- [What is needed] Return all of the entries word for word, but omit the pictures they contain.

/---

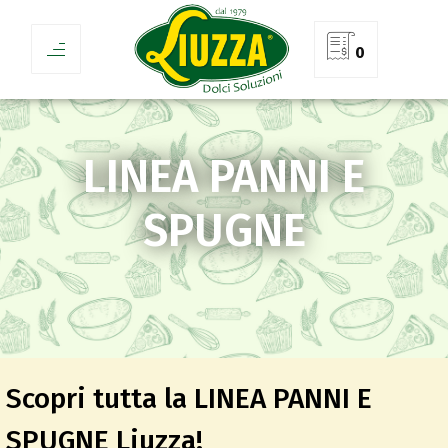
0
LINEA PANNI E
SPUGNE
Scopri tutta la LINEA PANNI E
SPUGNE Liuzza!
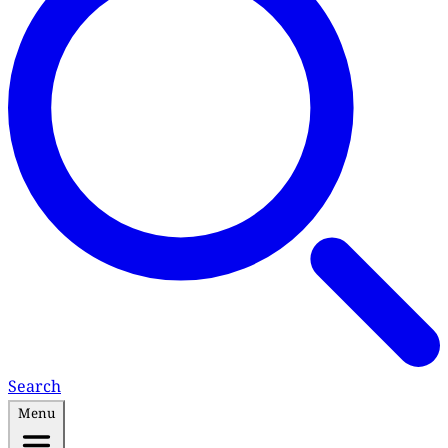
Search
Menu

\---

- [Answer to the exercise]
0
LINEA PANNI E
SPUGNE
Scopri tutta la LINEA PANNI E
SPUGNE Liuzza!
Search
Menu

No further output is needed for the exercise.